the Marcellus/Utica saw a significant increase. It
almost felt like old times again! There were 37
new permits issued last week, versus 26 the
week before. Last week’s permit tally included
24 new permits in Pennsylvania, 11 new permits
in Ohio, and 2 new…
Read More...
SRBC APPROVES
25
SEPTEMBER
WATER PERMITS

#####

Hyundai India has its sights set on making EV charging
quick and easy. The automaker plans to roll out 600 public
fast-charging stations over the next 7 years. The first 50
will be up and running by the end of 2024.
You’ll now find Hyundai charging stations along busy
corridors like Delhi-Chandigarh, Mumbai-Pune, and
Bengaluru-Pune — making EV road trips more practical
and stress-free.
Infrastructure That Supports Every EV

#####

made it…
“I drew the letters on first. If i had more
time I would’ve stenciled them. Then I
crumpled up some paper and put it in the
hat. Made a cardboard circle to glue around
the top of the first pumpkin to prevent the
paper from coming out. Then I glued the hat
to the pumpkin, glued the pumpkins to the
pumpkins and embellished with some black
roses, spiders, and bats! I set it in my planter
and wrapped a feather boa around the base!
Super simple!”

#####

THE PROBLEM
State how many lines in the entries hold the word "Then", giving the number alone.

EXERCISE ANSWER
2